Weinberger and his staff worked hard to convince voters that supporting the bond was the right move for the city. He says it paid off.

"We went out and made our case to the city of Burlington that we need to do something about this and this is the best way to do it," Weinberger said. "I very much appreciate the support and confidence in people that they got behind this by more than 2-to-1."

With the public’s authorization, the city will sell the bond on the market in the next three months.

"We’re going to move as quickly as we can," Weinberger says. "The rate environment is great right now."

Like many American cities, Burlington is struggling to pay its bills. The city still has some serious issues: costs continue to rise faster than revenues; under-funded pensions loom over the city’s operating budget; a lawsuit with Burlington Telecom remains unresolved.

In June, Moody’s downgraded the city’s finances – again – to slightly above junk bond status.

But the credit rating agency will be in the city later this week to assess finances at Burlington International Airport. And Weinberger says he hopes the agency will recognize that there’s been a change in the city’s financial plan.

On Election Day, voters across Vermont weighed in on a slew of local issues.

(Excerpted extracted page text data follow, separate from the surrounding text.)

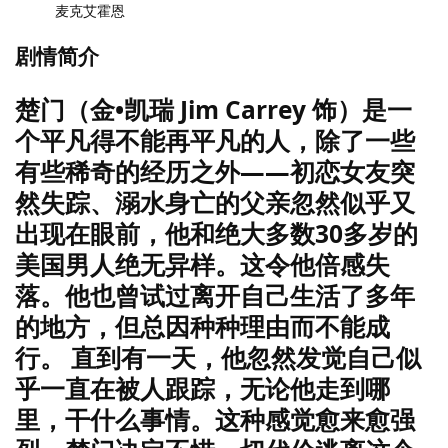
麦克艾霍恩
剧情简介
楚门（金•凯瑞 Jim Carrey 饰）是一
个平凡得不能再平凡的人，除了一些
有些稀奇的经历之外——初恋女友突
然失踪、溺水身亡的父亲忽然似乎又
出现在眼前，他和绝大多数30多岁的
美国男人绝无异样。这令他倍感失
落。他也曾试过离开自己生活了多年
的地方，但总因种种理由而不能成
行。 直到有一天，他忽然发觉自己似
乎一直在被人跟踪，无论他走到哪
里，干什么事情。这种感觉愈来愈强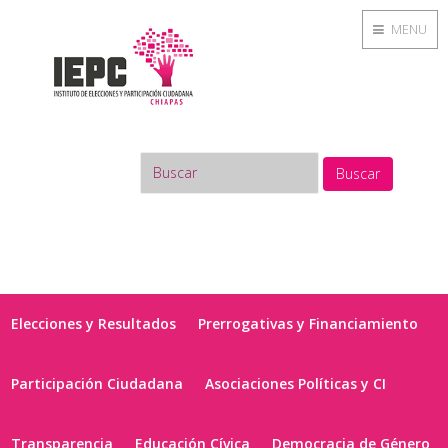
MENU
Buscar
Elecciones y Resultados
Prerrogativas y Financiamiento
Participación Ciudadana
Asociaciones Políticas y CI
Transparencia
Educación Cívica
Democracia de Género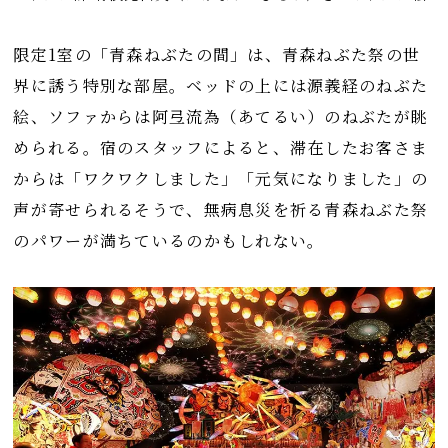
限定1室の「青森ねぶたの間」は、青森ねぶた祭の世
界に誘う特別な部屋。ベッドの上には源義経のねぶた
絵、ソファからは阿弖流為（あてるい）のねぶたが眺
められる。宿のスタッフによると、滞在したお客さま
からは「ワクワクしました」「元気になりました」の
声が寄せられるそうで、無病息災を祈る青森ねぶた祭
のパワーが満ちているのかもしれない。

  • In Rutland, voters rejected a $5.5 million dollar water treatment plan to help the city meet new EPA drinking water standards.
  • Residents in Essex approved a bond to support a new police headquarters.
  • In Waterbury Village, voters decided to keep the village police department, even after the village merged its fire and public works departments with those of the town of Waterbury.
  • Burlington voters also approved Tuesday the legalization of pot. The non-binding question on the ballot asked city residents whether marijuana and hemp should be legalized, regulated and taxed.